Transcribed page contents:
'''

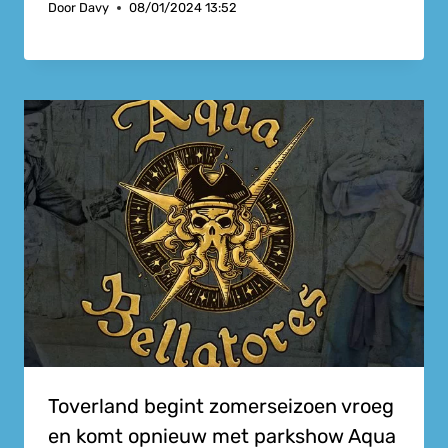
Door
Davy
08/01/2024 13:52
Toverland begint zomerseizoen vroeg
en komt opnieuw met parkshow Aqua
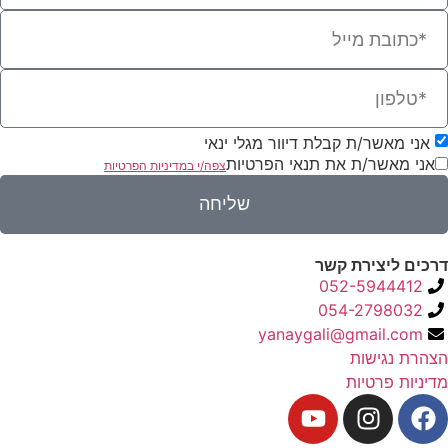
אני מאשר/ת קבלת דיוור מגלי ינאי
אני מאשר/ת את תנאי הפרטיות
צפה/י במדיניות הפרטיות
שליחה
דרכים ליצירת קשר
052-5944412
054-2798032
yanaygali@gmail.com
הצהרת נגישות
מדיניות פרטיות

'''

Assignment: An exact copy of the entries above is needed, with the pictures removed.

Solution to this problem:
Door
Davy
08/01/2024 13:52
Toverland begint zomerseizoen vroeg
en komt opnieuw met parkshow Aqua
אני מאשר/ת קבלת דיוור מגלי ינאי
אני מאשר/ת את תנאי הפרטיות
צפה/י במדיניות הפרטיות
שליחה
דרכים ליצירת קשר
052-5944412
054-2798032
yanaygali@gmail.com
הצהרת נגישות
מדיניות פרטיות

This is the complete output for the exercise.